Base Commander Capt. (N) Steve Waddell, said the exhibit and the whole naval museum will always be a connection to history, traditions and navy people who served before him.

“So it’s always really fitting for me to take a moment from time to time in my workday to come down and look and read and make that connection,” Waddell said.

Lorne Hammond, curator of history for the Royal B.C. Museum, opened a First World War exhibit panel with stories unique to B.C. One such story is the delightful tale of the provincial government’s purchase in 1914 of two submarines from a Seattle shipyard, where they had been built for Chile, which never paid for them.
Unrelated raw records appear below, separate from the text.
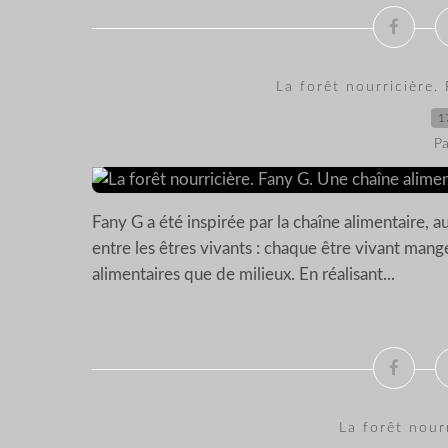
La forêt nourricière.
1
Pa
Fany G a été inspirée par la chaîne alimentaire, a
entre les êtres vivants : chaque être vivant mange
alimentaires que de milieux. En réalisant...
La forêt nourr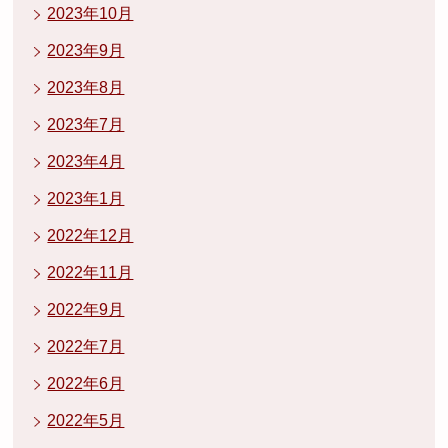
2023年10月
2023年9月
2023年8月
2023年7月
2023年4月
2023年1月
2022年12月
2022年11月
2022年9月
2022年7月
2022年6月
2022年5月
The two boats, CC1 and CC2, were later presented to the federal government in Ottawa for use in the war and were the first submarines to serve in the Canadian Navy.

“I would have loved to hear that telephone call to Ottawa: ‘Hello, I’ve got two submarines for you,’ ” said Hammond.

Small museums, like the Naval Museum at CFB Esquimalt, are vital repositories of local history, he said.

“These small museums are the heart and soul of a community. The curators are the heritage workers who work for us all, sometimes with no budget whatsoever.”

He applauded small museums for the role they play in welcoming new arrivals and residents into any community.

“They always lend a sense of place to a community and can really help with the decompression of new arrivals,” said Hammond.

The CFB Esquimalt Naval and Military Museum is open to the public, weekdays, 10 a.m. to 3:30 p.m. It is closed on holidays and most weekends. Suggested donations are adults, $2, children, $1 and families, $5.